"Les bonnes choses arrivent à leur terme par des voies détournées.
Elles font le gros dos comme les chats elles ronronnent intérieurement, sentant que leur bonheur approche. Toutes les bonnes choses rient. L’allure de la marche trahit si l’on est dans la bonne voie.
Mais quand on approche du but, on danse.”

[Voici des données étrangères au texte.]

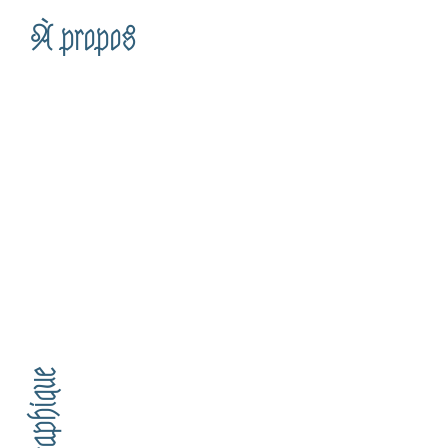
À propos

Ainsi parlait Zarathoustra
En ce temps-là, tout allait bien sur la planète du Capital : les étudiants étudiaient, les gouvernants gouvernaient, les travailleurs travaillaient, les grévistes grévaient, les patrons patronnaient, les contestataires contestaient, les casseurs cassaient, les payeurs payaient. Bref, toutes les fonctions fonctionnaient à merveille. Chacun tenait sérieusement son rôle dans la représentation de la vie, jouée
quotidiennement, par l'ensemble de la population planétaire,
pour des spectateurs inexistants ‑ depuis la mort de Dieu,
personne ne s'intéressait plus dans le cosmos à cette comédie
du recommencement.
Or voici que deux gosses comme les autres, échappés par miracle
‑ ou par erreur ‑ à la programmation de la mise‑en-scène, se mirent
pour un moment à jouer tout seuls leur propre jeu, réinvantant pour
eux une sauvagerie que le Grand Œuvre de la Civilisation croyait
avoir définitivement abolie. Une école brûla. Quelques flammes
montèrent, éclairant en un éclair toute la réalité cachée sous le monde
des apparences.
Réunis en Concile Secret, les metteurs‑en‑scène du Capital, délégués de tous les corps de ballet ‑ gouvernements, syndicats, églises, gauchistes, etc… décidèrent alors de continuer le spectacle planétaire comme si l’acte fou de ces deux enfants n’avait été qu’un sketch prévu. Ils essayèrent d’improviser la suite, en rejouant le vaudeville bien connu
de la Contestation.
Il fallut alors s’occuper des Jeunes, chez qui les flammes de l’incendie avaient réveillé quelques désirs sauvages bien inquiétants. On leur offrit une loi à contester ‑ alors que l’incendie volontaire de Pailleron visait clairement la destruction de l’école, on détourna les jeunes de cet extravagant projet, en les mobilisant comme lycéens. Ils se mirent en grève, manifestèrent, comme cela devait être, mais sans le sérieux attendu, sans la violence espérée, sans conviction contestataire. Les jeunes participèrent au simulacre, en sachant bien que c’était un... Et la mise‑en‑scène de la révolte, scolarisée par la grève lycéenne, se mit en vacances scolaire... ENTR’ACTE...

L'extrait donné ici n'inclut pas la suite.